With more museums per square mile than any other city, 60 miles of canals (more than Venice and Birmingham combined) and a lively red light district, opera might not be the first thing that springs to mind when you think of Amsterdam. In a country that gave us celebrated Dutch Masters like Rembrandt, Vermeer and Van Gogh, the art legacy is enormous, but the Netherlands has not produced composers of the stature of some of its neighbouring countries.
The Netherlands’ first national composer from 2014 to 2016 was Willem Jeths. His new opera Ritratto tells the story of extravagant Italian art muse and patron Luisa Casati. Having had its premiere delayed from March, the opera was first performed online, before receiving its official world premiere on 7 October 2020 at Amsterdam’s remarkable Stopera complex. The Dutch National Opera and Ballet in Amsterdam is home to three institutions: Dutch National Opera, Dutch National Ballet, and the Ballet Orchestra. Dutch National Opera’s yearly Opera Forward Festival features the newest crop of young composers, singers and instrumentalists in opera performances and seminars.

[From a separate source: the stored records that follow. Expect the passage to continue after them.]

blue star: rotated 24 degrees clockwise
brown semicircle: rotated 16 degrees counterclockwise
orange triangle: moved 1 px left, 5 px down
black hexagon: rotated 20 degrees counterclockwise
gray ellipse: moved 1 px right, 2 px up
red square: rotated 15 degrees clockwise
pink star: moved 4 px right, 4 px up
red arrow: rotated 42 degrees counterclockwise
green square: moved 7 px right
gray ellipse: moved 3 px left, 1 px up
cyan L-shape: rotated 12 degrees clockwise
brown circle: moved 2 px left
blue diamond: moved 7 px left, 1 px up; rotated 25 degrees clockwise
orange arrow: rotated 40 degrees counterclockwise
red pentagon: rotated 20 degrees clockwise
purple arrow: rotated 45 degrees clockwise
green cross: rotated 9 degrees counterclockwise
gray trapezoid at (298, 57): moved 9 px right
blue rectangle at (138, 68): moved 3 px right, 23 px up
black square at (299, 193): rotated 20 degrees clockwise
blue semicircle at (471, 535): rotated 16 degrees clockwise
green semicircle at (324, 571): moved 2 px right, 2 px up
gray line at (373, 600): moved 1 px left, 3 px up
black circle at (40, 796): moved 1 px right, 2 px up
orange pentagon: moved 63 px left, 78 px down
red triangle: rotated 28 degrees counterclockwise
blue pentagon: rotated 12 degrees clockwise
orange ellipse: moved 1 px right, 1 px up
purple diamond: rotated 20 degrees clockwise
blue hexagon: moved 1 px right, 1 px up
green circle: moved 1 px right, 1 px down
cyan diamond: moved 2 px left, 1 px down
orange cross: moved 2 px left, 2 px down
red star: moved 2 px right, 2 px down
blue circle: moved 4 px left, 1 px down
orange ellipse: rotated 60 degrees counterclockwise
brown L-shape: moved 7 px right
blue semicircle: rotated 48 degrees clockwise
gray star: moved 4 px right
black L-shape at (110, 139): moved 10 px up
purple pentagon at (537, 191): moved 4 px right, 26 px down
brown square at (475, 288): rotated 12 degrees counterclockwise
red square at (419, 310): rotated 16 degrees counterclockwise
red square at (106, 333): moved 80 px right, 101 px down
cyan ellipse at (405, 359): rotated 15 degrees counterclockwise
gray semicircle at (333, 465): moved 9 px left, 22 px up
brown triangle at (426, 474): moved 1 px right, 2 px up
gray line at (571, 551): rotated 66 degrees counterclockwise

Another of Amsterdam’s festival highlights is the Grachtenfestival, where classical musicians pop up in canal-side parks and hidden gardens over 10 days in August. The presentation and development of young musicians has an important place within the festival. Established in 2003, the Grachtenfestival Conservatorium Concours gives the most talented students at Dutch conservatoires the opportunity to present themselves to a larger audience and a chance to perform in the Kleine Zaal of the Concertgebouw.
Dutch conductor Willem Mengelberg was born 28 March 1871 in Utrecht. Amsterdam’s Royal Concertgebouw Orchestra was developed into one of the world’s finest orchestras during his tenure (1895-1945). Renowned as an interpreter of Beethoven, Brahms and Richard Strauss, Mengelberg also founded the Concertgebouw’s long-standing Mahler tradition. Mahler was first invited to Amsterdam in 1903 to conduct his Third Symphony, and subsequently the First. When Mahler returned home to Vienna after the performance, he wrote to Mengelberg ‘I feel like I have found a second musical homeland in Amsterdam.’ He returned to Amsterdam several times before his death in 1911. The Mahler Festival was first held in Amsterdam in 1920, during which Mengelberg conducted Mahler’s nine completed symphonies in fifteen days.
One of the participants in the first Mahler festival was a young Willem Pijper, who accompanied cellist Judith Bokor as part of the chamber music programme. Pijper’s early compositions were greatly influenced by German late Romanticism, in particular Gustav Mahler. He became one of greatest Dutch composers of the 20th century and had a considerable influence on modern Dutch music, teaching many prominent Dutch composers of the 1950s, 1960s, and 1970s. His only opera Halewijn was premiered on 13 June 1933 at the Stadsschouwburg in Amsterdam, the former home of the National Ballet and Opera.
Swiss composer Frank Martin moved to the Netherlands in 1946 and lived in Amsterdam for 10 years before finally settling in Naarden (20 minutes away). His house is now a museum, the ground floor unchanged since he died in 1974. His only full-scale opera Der Sturm is based on Shakespeare’s The Tempest and was premiered on 17 June 1956 at the Vienna State Opera.